-- Opening Marker --

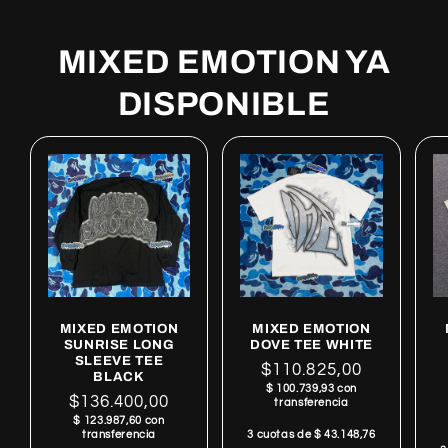
MIXED EMOTION YA
DISPONIBLE
MIXED EMOTION
MIXED EMOTION
SUNRISE LONG
DOVE TEE WHITE
SLEEVE TEE
Regular
$110.825,00
BLACK
$ 100.739,93 con
price
Regular
$136.400,00
transferencia
$ 123.987,60 con
price
3 cuotas de $ 43.148,76
transferencia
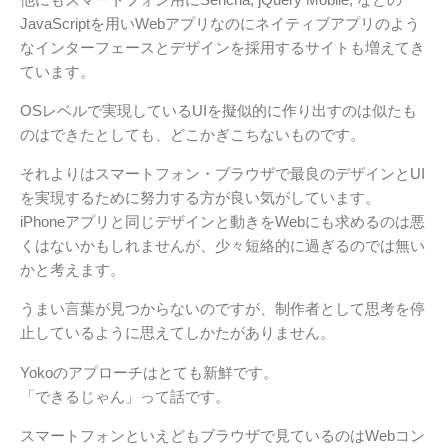
JavaScriptを用いWebアプリなのにネイティブアプリのよう
なインターフェースとデザインを採用するサイトも増えてき
ています。
OSレベルで実現しているUIを擬似的に作り出すのは似たも
のはできたとしても、どこかぎこちないものです。
それよりはスマートフォン・ブラウザで最良のデザインとUI
を実現するために努力する方が良い気がしています。
iPhoneアプリと同じデザインと動きをWebにも求めるのは悪
くはないかもしれませんが、少々短絡的に過ぎるのでは無い
かと考えます。
うまい言葉が見つからないのですが、制作者として思考を停
止しているように思えてしかたがありません。
Yokoのアプローチはとても新鮮です。
「できるじゃん」って話です。
スマートフォンといえどもブラウザで見ているのはWebコン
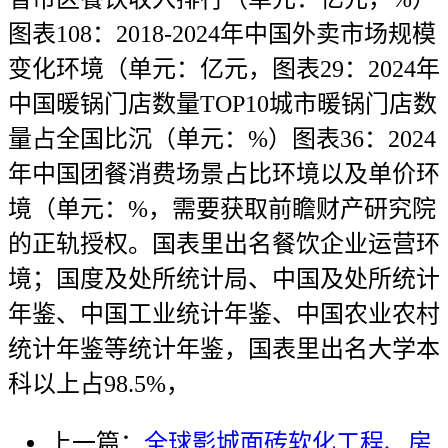
图表108：2018-2024年中国外卖市场规模
变化环境（单元：亿元，图表29：2024年
中国暖锅门店数量TOP10城市暖锅门店数
量占全国比沉（单元：%）图表36：2024
年中国团餐消费场景占比环境以及单价环
境（单元：%，需要获取前瞻财产研究院
的正轨授权。国表里出名餐饮企业运营环
境；国度及处所统计局、中国及处所统计
年鉴、中国工业统计年鉴、中国农业农村
统计年鉴等统计年鉴，国表里出名大学本
科以上占98.5%，
上一篇：
全球影城面砖软化工程、房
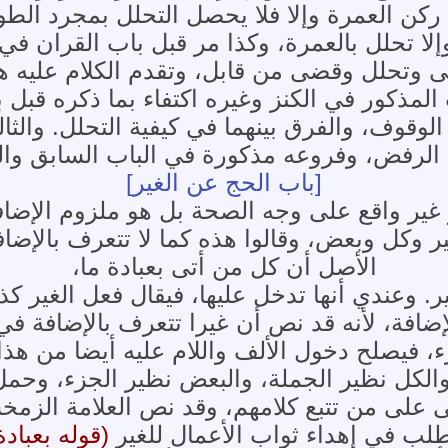
 ركن العمرة وإلا فلا يحصل التحلل بمجرد الط
لا تحلل بالعمرة، وكذا مر قبل باب القران 
وتحلل وقضى من قابل، وتقدم الكلام عليه ه
ذكور في الكنز وغيره اكتفاء بما ذكره قبل ب
الوقوف، والفرق بينهما في كيفية التحلل. والث
 الرفض، وفروعه مذكورة في الباب السابق والل
[باب الحج عن الغير]
غير واقع على وجه الصحة بل هو ملزوم الإضافة
 وكل وبعض، وقالوا هذه كما لا تتعرف بالإضافة
الأصل أن كل من أتى بعبادة ما،
 وعندي أنها تدخل عليها، فيقال فعل الغير كذا
للإضافة، لأنه قد نص أن غيرا تتعرف بالإضافة 
، فيصلح دخول الألف واللام عليه أيضا من هذا
 والكل نظير الجملة، والبعض نظير الجزء، وحم
ى على من تتبع كلامهم، وقد نص العلامة الزم
لب في إهداء ثواب الأعمال للغير
(قوله بعبادة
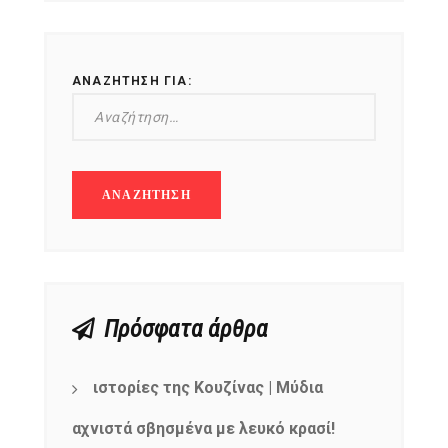
ΑΝΑΖΉΤΗΣΗ ΓΙΑ:
Πρόσφατα άρθρα
ιστορίες της Κουζίνας | Μύδια
αχνιστά σβησμένα με λευκό κρασί!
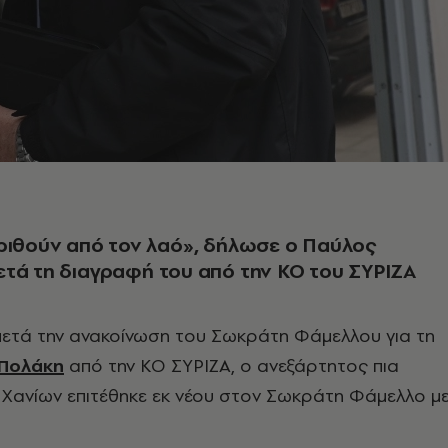
ριθούν από τον λαό», δήλωσε ο Παύλος
τά τη διαγραφή του από την ΚΟ του ΣΥΡΙΖΑ
 μετά την ανακοίνωση του Σωκράτη Φάμελλου για τη
Πολάκη
από την ΚΟ ΣΥΡΙΖΑ, ο ανεξάρτητος πια
 Χανίων επιτέθηκε εκ νέου στον Σωκράτη Φάμελλο μ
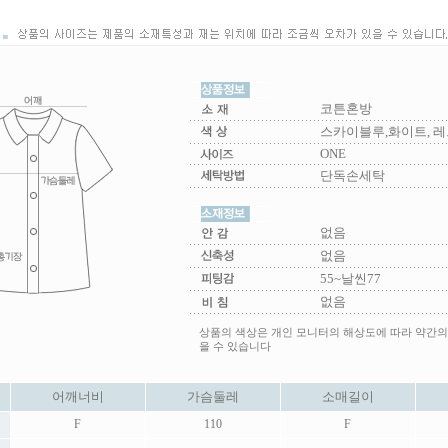
코튼혼방
스카이블루,화이트, 레
ONE
단독손세탁
없음
없음
55~날씬77
없음
상품의 색상은 개인 모니터의 해상도에 따라 약간의
을 수 있습니다
어깨너비
가슴둘레
소매길이
F
110
F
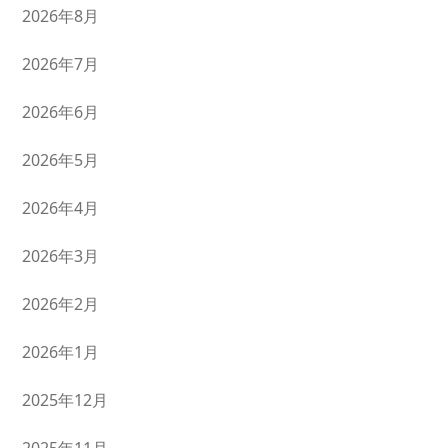
2026年8月
2026年7月
2026年6月
2026年5月
2026年4月
2026年3月
2026年2月
2026年1月
2025年12月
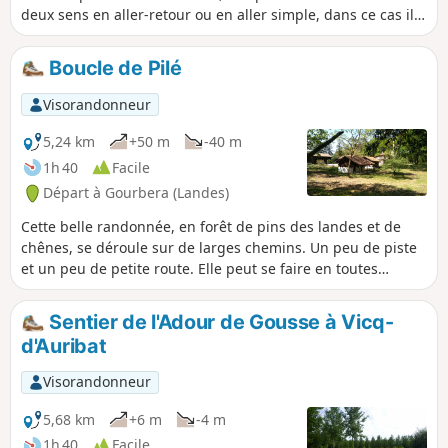
deux sens en aller-retour ou en aller simple, dans ce cas il
est nécessaire de s'organiser à deux véhicules.
Boucle de Pilé
Visorandonneur
5,24 km
+50 m
-40 m
1h 40
Facile
Départ à Gourbera (Landes)
Cette belle randonnée, en forêt de pins des landes et de
chênes, se déroule sur de larges chemins. Un peu de piste
et un peu de petite route. Elle peut se faire en toutes
saisons, mais, au printemps, on peut profiter des genêts en
fleur.
Sentier de l'Adour de Gousse à Vicq-
d'Auribat
Visorandonneur
5,68 km
+6 m
-4 m
1h 40
Facile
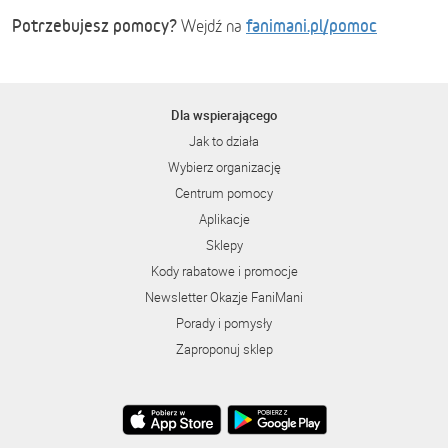
Potrzebujesz pomocy?
fanimani.pl/pomoc
Wejdź na
Dla wspierającego
Jak to działa
Wybierz organizację
Centrum pomocy
Aplikacje
Sklepy
Kody rabatowe i promocje
Newsletter Okazje FaniMani
Porady i pomysły
Zaproponuj sklep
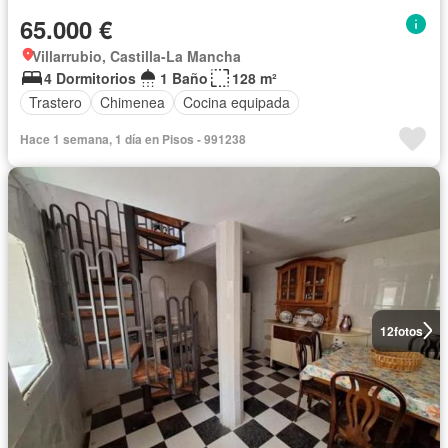
65.000 €
Villarrubio, Castilla-La Mancha
4 Dormitorios
1 Baño
128 m²
Trastero
Chimenea
Cocina equipada
Hace 1 semana, 1 día en Pisos - 991238
12
fotos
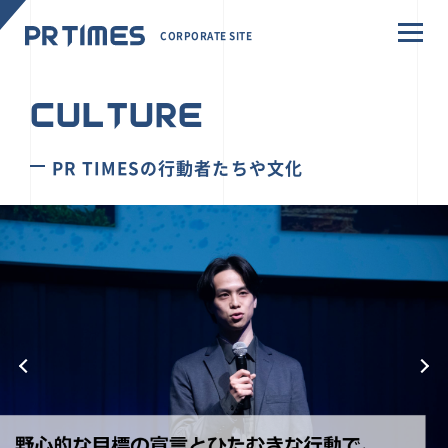
CORPORATE SITE
CULTURE
PR TIMESの行動者たちや文化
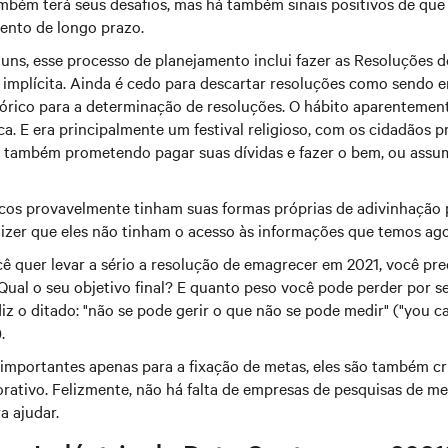
mbém terá seus desafios, mas há também sinais positivos de que
ento de longo prazo.
guns, esse processo de planejamento inclui fazer as Resoluções 
mplícita. Ainda é cedo para descartar resoluções como sendo 
órico para a determinação de resoluções. O hábito aparentemen
ica. E era principalmente um festival religioso, com os cidadãos
as também prometendo pagar suas dívidas e fazer o bem, ou assu
icos provavelmente tinham suas formas próprias de adivinhação 
 dizer que eles não tinham o acesso às informações que temos ago
ê quer levar a sério a resolução de emagrecer em 2021, você pre
 Qual o seu objetivo final? E quanto peso você pode perder por
z o ditado: "não se pode gerir o que não se pode medir" ("you 
.
importantes apenas para a fixação de metas, eles são também crí
rativo. Felizmente, não há falta de empresas de pesquisas de me
a ajudar.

-- Closing Marker --

Determine how many lines above contain the word "pomocy", then give the number by itself.

_RESPONSE BELOW:_ 2